Will dan Clarisse bernafas lega. "Mungkin kita bisa turun ke daratan sekarang," Ujar Will, melirik matahari tampak hampir terbenam.
Naruto, yang menyadari apa yang dimaksud sang supir kereta, mengangguk. "Kita tidak bisa bergerak di malam hari, terlalu beresiko karna kita mengikuti arah yang ditentukan matahari."
"Naruto, boleh aku tanya sesuatu?" Tanya Clarisse.
Naruto mengubah Risemear menjadi bentuk asalnya.
"Ajukan."
"Pedangmu itu... Apakah terbuat dari perunggu surgawi?"
Naruto meliriknya dengan sudut mata. "Entahlah."
[ Camp Half-Blood: In Camp Eleven ]
Luke menghampiri Percy, yang menghempaskan diri di lantai. "Ini kantung tidur untukmu," Katanya. "Dan ini, kucurikan juga alat mandi dari toko perkemahan." Percy tidak tahu si rambut pasir bercanda atau tidak.
"Terima kasih."
Luke terkekeh sedikit. "Sama-sama." Dia duduk dan bersandar di dinding. "Bagaimana hari pertamamu, berat?"
"Tidak terlalu sih." Jawab Percy. "Tapi dipikir-pikir lagi, aku tidak terlalu cocok tinggal disini."
"Aku tahu perasaanmu," Kata Luke. "Terpaksa mempercayai dewa-dewi itu nyata, para monster dari legenda ternyata hidup, dan hidup kita para demigod terancam karena kehadiran mereka." Dia mengangkat bahu. "Itu memang terdengar gila, meskipun kita semua terpaksa menelan fakta itu bulat-bulat."
Kegetiran dalam suaranya membuat Percy agak heran, karena kelihatannya Luke itu orang yang mampu mengatasi apa saja.
Setidaknya itu yang dia pikirkan.
"Kau sudah bertemu Naruto?" Tanya Luke tiba-tiba.
Percy mengerutkan kening, dia tidak suka membahas topik itu. "Sudah."
"Apa pendapatmu?"
"Dia orang brengsek."
"Percy, Percy." Luke menggeleng tak setuju. "Jangan menilai dia dengan kepribadiannya, itu tidak boleh. Dia orang baik kok, hanya tidak suka keramaian dan aktivitas yang menyangkut orang banyak."
"Jadi, ayahmu Hermes?" Tanya Percy, berusaha mengganti pembicaraan.

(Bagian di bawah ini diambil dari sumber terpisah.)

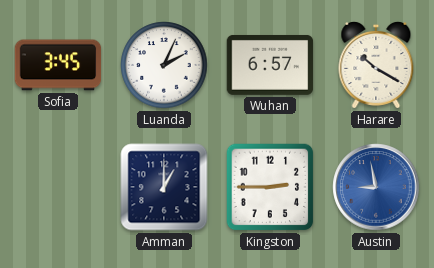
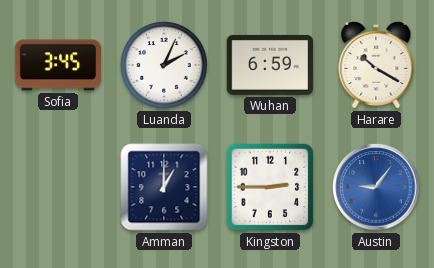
Wuhan: 6:57 -> 6:59
Austin: 8:58 -> 9:06
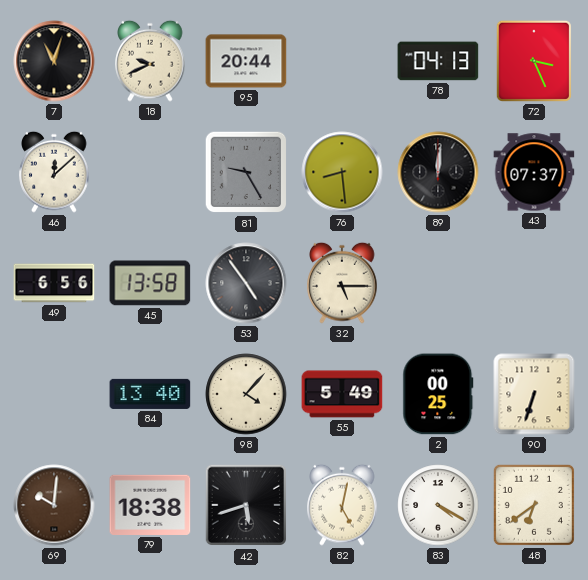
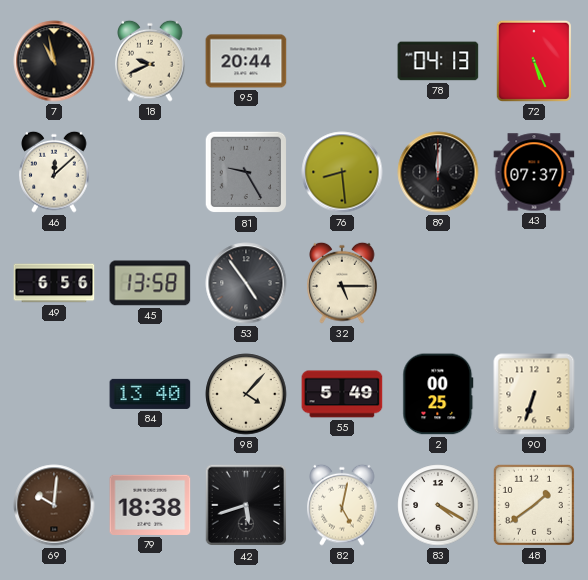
7: 11:03 -> 10:58
72: 3:26 -> 5:26
48: 6:39 -> 1:39
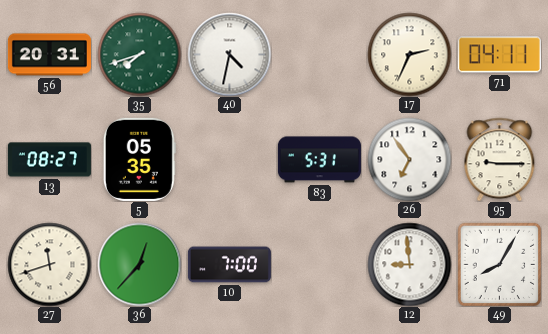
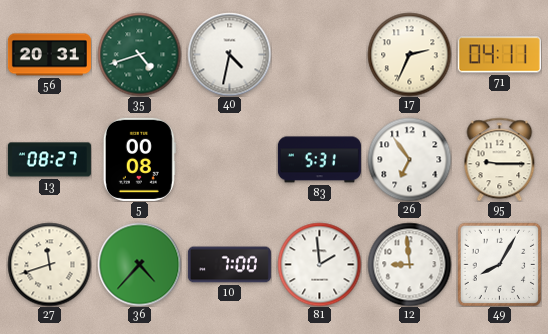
35: 7:42 -> 4:42
5: 05:35 -> 00:08
36: 12:37 -> 4:37
81: none -> 1:59
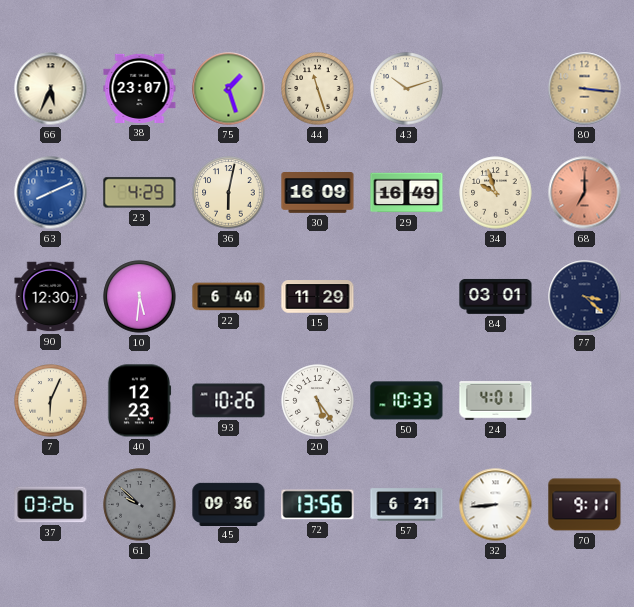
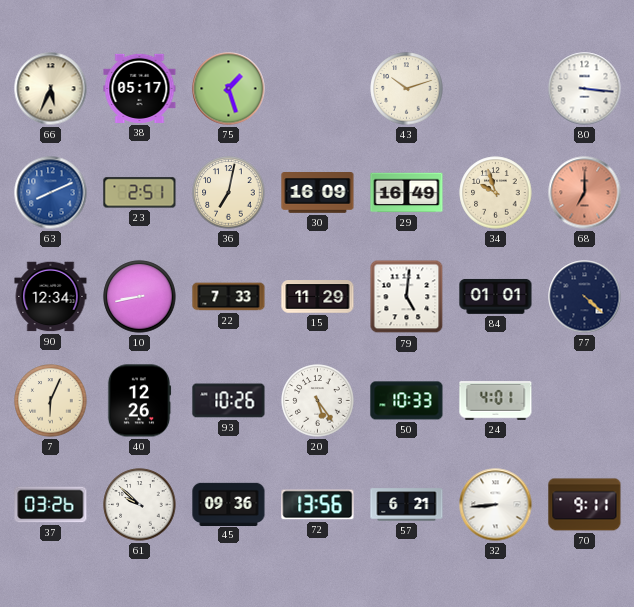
38: 23:07 -> 05:17
44: 11:27 -> none
80 dial: champagne -> white
23: 4:29 -> 2:51
36: 6:02 -> 7:02
90: 12:30 -> 12:34
10: 5:31 -> 8:43
22: 6:40 -> 7:33
79: none -> 5:01
84: 03:01 -> 01:01
77: 3:22 -> 4:22
40: 12:23 -> 12:26
61 dial: grey -> white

Raut wajah Luke sedikit berbeda, dia mengambil pisau lipat dari saku, dan mengerik lumpur yang menempel di sandalnya.
"Ya. Hermes."
"Si utusan yang kakinya bersayap."
"Utusan. Pengobatan. Pengembara. Pedagang. Pencuri. Itu semua adalah kekuasaannya. Ayahku, merupakan dewa pejalan. Alasan kau berada disini, karena Hermes menerima semua pendatang baru yang tidak punya tempat singgah." Jelas Luke.
"Kau pernah bertemu dengan ayahmu?"
"Sekali."
Situasi canggung mengalir dalam percakapan mereka.
Percy memutuskan mengajukam pertanyaan yang mengusiknya sepanjang sore. "Mark, dari pondok lima. Memberitahuku tentang 'Tiga Besar'. Lalu Annabeth ... Dua kali, dia bilang aku mungkin 'orangnya' meskipun dia selalu mengomel seperti 'Misi... Harus membuat rencana ... Sial' lalu memaksaku untuk menanyai sang Oracle. Apa kau tahu maksudnya?"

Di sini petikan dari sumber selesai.